Artificial Intelligence-Based System Spots Stomach Cancer
Within a minute, the neural network correctly detected 92 percent of lesions in thousands of endoscopic images.
Stomach cancer is a leading cause of cancer-related deaths worldwide. Currently, doctors believe the most effective way to reduce stomach cancer mortality is through endoscopic detection at an early stage. Yet the standard endoscopic test for diagnosing gastric cancer is associated with a high false negative rate.
To tackle this problem, researchers recently constructed an artificial intelligence-based diagnostic system using a convolutional neural network that simulates the human brain. The study, which was published Jan. 15 in Gastric Cancer, is the first to evaluate the ability of a convolutional neural network to detect gastric cancer in endoscopic images, according to the authors.
The convolutional neural network was first trained on more than 13,000 endoscopic images of gastric cancer. During the test phase, the system took only 47 seconds to analyze a separate set of 2,296 stomach images collected from 69 patients with gastric cancer. The convolutional neural network showed an overall sensitivity of 92.2 percent, correctly diagnosing 71 of the 77 gastric cancer lesions.

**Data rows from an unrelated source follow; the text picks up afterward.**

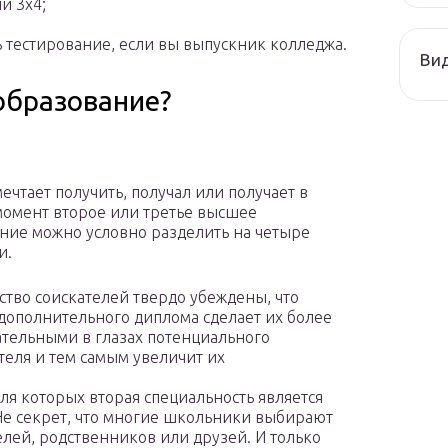
й 3х4;
ь тестирование, если вы выпускник колледжа.
Ви
образование?
мечтает получить, получал или получает в
омент второе или третье высшее
ние можно условно разделить на четыре
и.
тво соискателей твердо убеждены, что
дополнительного диплома сделает их более
тельными в глазах потенциального
теля и тем самым увеличит их
для которых вторая специальность является
Не секрет, что многие школьники выбирают
лей, родственников или друзей. И только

However, only 71 of the 232 lesions diagnosed as gastric cancer were actually cancerous, resulting in a positive predictive value of 30.6 percent. According to the authors, this figure is clinically acceptable because false negatives are more problematic than false positives in diagnosing gastric cancer.
Because the procedure can be performed completely online, it might one day be used as a telemedicine tool to address the problem of insufficient numbers of endoscopists in rural areas as well as in developing countries, the researchers write.